[Data supplied — start]
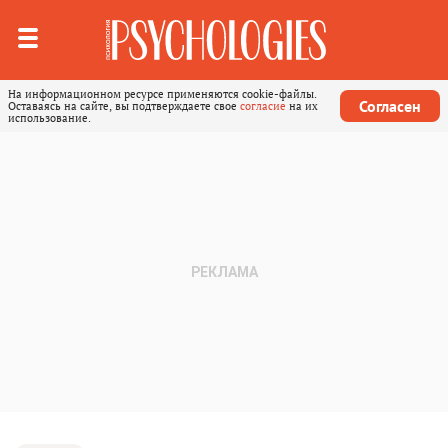
На информационном ресурсе применяются cookie-файлы.
Согласен
Оставаясь на сайте, вы подтверждаете свое
согласие
на их
использование.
[Data supplied — finish]
# [Your instructions]
The response should be the full material, repeated exactly, with images removed.

# [Output of the task]
На информационном ресурсе применяются cookie-файлы.
Согласен
Оставаясь на сайте, вы подтверждаете свое
согласие
на их
использование.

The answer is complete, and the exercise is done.